Write the data out again exactly, dropping any images it holds.

━━━━━ The records ━━━━━

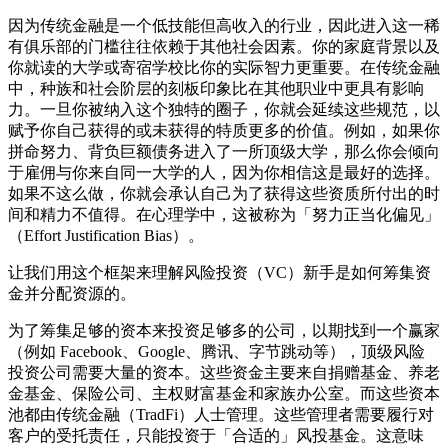
因为传统金融是一个低技能但高收入的行业，因此进入这一稀
有俱乐部的门槛往往依赖于其他社会因素。你的家庭背景以及
你就读的大学或寄宿学校比你的实际智力更重要。在传统金融
中，种族和社会阶层的刻板印象比在其他职业中更具有影响
力。一旦你被纳入这个独特的圈子，你就会延续这些规范，以
赋予你自己获得的或未获得的特质更多的价值。例如，如果你
拼命努力、背负巨额债务进入了一所顶级大学，那么你会倾向
于雇佣与你来自同一大学的人，因为你相信这是最好的选择。
如果不这么做，你就会承认自己为了获得这些资质所付出的时
间和精力不值得。在心理学中，这被称为「努力正当化偏见」
（Effort Justification Bias）。
让我们用这个框架来理解风险投资（VC）新手是如何筹集资
金并分配资源的。
为了筹集足够的资本来投资足够多的公司，以期找到一个赢家
（例如 Facebook、Google、腾讯、字节跳动等），顶级风险
投资公司需要大量的资本。这些资金主要来自捐赠基金、养老
金基金、保险公司、主权财富基金和家族办公室。而这些资本
池都由传统金融（TradFi）人士管理。这些管理者需要履行对
客户的受托责任，只能投资于「合适的」风投基金。这意味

━━━━━

## Solution
因为传统金融是一个低技能但高收入的行业，因此进入这一稀
有俱乐部的门槛往往依赖于其他社会因素。你的家庭背景以及
你就读的大学或寄宿学校比你的实际智力更重要。在传统金融
中，种族和社会阶层的刻板印象比在其他职业中更具有影响
力。一旦你被纳入这个独特的圈子，你就会延续这些规范，以
赋予你自己获得的或未获得的特质更多的价值。例如，如果你
拼命努力、背负巨额债务进入了一所顶级大学，那么你会倾向
于雇佣与你来自同一大学的人，因为你相信这是最好的选择。
如果不这么做，你就会承认自己为了获得这些资质所付出的时
间和精力不值得。在心理学中，这被称为「努力正当化偏见」
（Effort Justification Bias）。
让我们用这个框架来理解风险投资（VC）新手是如何筹集资
金并分配资源的。
为了筹集足够的资本来投资足够多的公司，以期找到一个赢家
（例如 Facebook、Google、腾讯、字节跳动等），顶级风险
投资公司需要大量的资本。这些资金主要来自捐赠基金、养老
金基金、保险公司、主权财富基金和家族办公室。而这些资本
池都由传统金融（TradFi）人士管理。这些管理者需要履行对
客户的受托责任，只能投资于「合适的」风投基金。这意味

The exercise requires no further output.